With a view to placing Ma’s IPO for Ant in Shanghai and Hong Kong (and not New York), the company made its finances public for the first time. The same details that excited would-be investors—the consumer loan portfolio that surpassed that of every state-owned bank in the country, an annual payments total exceeding China’s GDP—worried the bank regulators in Beijing, who had been yearning to regulate privately owned companies more carefully. In advance of Ant’s IPO, Ma addressed a business conference in Shanghai in October 2020, attended by highly placed bank regulators and other government officials, including China’s vice president, a central bank governor, and several other senior state-bank officials. In his speech, Ma criticized Beijing’s efforts to minimize financial risks. “There is no systemic risk in China’s financial system,” he asserted. “Chinese finance has no system.” He attacked the bank regulators, saying that they had “only focused on risks and overlooked development.” He critiqued Chinese bank regulators for having a “pawnshop mentality.” Officials in Beijing were outraged.
When President Xi Jinping got wind of what Ma had said, he ordered the immediate halt of Ant’s IPO. At a meeting of the Financial Stability and Development Committee, headed by Xi’s top economic czar, Liu He, the group decided to “put all kinds of financial activities under regulation and [treat] the same business in the same way.” Subsequently, the government made the rule even tougher, requiring firms such as Ant to fund at least 30 percent of each loan in conjunction with a regular bank. But the whole point of Ma’s critique of the prevailing Chinese banking system was that its structure was antiquated and unable to provide the liquidity needed by both individual Chinese consumers and innovative companies such as Alibaba and Ant.
Some observers, however, did not believe Xi’s feelings in this matter were limited to the attitude and behavior of a single egomaniacal entrepreneur.

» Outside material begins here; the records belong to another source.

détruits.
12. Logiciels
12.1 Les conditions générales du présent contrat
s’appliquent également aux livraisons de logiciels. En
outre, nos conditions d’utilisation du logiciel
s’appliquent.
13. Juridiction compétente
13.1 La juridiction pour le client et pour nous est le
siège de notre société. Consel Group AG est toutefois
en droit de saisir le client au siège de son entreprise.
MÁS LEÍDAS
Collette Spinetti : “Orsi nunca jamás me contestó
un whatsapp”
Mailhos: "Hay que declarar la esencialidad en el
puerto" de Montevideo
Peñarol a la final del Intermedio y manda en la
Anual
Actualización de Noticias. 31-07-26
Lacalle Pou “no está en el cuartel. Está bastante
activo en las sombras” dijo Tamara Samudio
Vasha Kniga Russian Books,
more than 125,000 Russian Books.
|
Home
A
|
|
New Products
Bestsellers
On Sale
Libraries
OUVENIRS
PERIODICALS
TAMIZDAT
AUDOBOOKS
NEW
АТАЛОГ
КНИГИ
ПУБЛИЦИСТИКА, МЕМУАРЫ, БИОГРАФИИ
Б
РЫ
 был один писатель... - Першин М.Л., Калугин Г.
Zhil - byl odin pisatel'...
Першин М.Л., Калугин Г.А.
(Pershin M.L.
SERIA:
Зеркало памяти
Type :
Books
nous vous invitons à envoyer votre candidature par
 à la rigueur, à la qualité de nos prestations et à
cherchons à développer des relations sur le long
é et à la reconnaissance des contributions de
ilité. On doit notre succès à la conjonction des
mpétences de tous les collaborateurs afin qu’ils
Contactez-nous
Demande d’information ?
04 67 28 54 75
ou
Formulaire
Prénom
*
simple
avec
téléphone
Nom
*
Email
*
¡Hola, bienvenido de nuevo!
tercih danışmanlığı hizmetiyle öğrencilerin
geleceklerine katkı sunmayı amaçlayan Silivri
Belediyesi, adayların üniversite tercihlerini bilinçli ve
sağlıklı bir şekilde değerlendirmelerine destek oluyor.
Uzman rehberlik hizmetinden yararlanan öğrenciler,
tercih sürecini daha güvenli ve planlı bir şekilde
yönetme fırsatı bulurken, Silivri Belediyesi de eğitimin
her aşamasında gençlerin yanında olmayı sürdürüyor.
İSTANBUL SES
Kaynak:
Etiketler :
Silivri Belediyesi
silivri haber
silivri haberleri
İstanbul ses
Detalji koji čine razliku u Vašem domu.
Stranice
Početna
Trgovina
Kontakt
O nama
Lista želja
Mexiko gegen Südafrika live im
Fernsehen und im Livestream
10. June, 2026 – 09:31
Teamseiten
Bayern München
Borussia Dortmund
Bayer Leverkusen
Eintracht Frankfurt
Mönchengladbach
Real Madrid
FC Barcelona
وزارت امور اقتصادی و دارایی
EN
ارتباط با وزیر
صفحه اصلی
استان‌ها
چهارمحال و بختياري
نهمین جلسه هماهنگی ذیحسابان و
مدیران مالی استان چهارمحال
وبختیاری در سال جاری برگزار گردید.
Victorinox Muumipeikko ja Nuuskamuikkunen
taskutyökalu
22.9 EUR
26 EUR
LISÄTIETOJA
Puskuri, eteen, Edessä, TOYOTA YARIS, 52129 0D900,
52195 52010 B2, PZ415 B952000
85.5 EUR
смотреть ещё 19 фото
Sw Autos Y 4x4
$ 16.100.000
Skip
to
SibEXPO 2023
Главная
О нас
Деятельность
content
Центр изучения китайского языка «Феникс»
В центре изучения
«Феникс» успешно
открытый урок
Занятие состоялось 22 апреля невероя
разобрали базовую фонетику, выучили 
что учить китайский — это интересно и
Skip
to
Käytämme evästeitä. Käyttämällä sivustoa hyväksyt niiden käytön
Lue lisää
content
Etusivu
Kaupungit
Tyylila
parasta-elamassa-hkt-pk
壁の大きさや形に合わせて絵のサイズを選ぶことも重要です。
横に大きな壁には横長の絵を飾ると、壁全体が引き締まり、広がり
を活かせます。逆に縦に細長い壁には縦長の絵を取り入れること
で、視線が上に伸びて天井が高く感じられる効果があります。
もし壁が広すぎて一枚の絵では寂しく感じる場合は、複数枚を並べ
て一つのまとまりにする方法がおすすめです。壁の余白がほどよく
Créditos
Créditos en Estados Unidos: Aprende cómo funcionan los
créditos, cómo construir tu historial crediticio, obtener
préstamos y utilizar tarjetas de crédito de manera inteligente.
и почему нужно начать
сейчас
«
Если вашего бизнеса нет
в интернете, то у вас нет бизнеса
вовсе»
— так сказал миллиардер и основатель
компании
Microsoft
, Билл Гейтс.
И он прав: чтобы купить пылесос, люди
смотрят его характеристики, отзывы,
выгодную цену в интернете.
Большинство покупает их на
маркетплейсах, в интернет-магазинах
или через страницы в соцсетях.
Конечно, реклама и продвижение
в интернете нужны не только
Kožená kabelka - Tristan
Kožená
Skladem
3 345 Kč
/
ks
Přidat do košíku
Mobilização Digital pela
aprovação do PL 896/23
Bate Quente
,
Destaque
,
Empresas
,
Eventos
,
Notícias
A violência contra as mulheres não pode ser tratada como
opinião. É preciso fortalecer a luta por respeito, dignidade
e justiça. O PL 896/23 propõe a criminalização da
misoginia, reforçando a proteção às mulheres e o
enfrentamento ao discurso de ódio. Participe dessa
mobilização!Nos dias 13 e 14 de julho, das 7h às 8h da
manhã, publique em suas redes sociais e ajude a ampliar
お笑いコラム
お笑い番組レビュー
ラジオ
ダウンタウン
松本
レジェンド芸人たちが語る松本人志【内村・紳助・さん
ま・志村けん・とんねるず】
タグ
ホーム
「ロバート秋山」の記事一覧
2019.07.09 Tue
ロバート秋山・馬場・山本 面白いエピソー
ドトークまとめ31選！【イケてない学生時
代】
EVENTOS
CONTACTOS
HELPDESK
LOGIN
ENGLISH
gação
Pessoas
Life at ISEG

A September 20, 2021, Wall Street Journal article carried the headline “XI JINPING AIMS TO REIN IN CHINESE CAPITALISM, HEW TO MAO’S SOCIALIST VISION.” In it, reporter Lingling Wei suggested that Xi was bent on curtailing or even reversing the capitalist reforms that had made China the second-largest economy in the world by GDP. Wei wrote that, in Xi’s opinion, private capital now had been “allowed to run amok, menacing the party’s legitimacy.” The supremacy of the Chinese Communist Party had been compromised, Xi thought, and needed to be restored. At the same time, a robust capitalist sector was essential to maintain the loyalty of the populace to the regime. Could Xi reconcile these apparently clashing goals? Mao held that there were two kinds of contradictions—“nonantagonistic” ones that could be peacefully resolved, and “antagonistic” ones that could only be resolved through violence. In which kind of contradiction was Xi, and China, becoming enmeshed?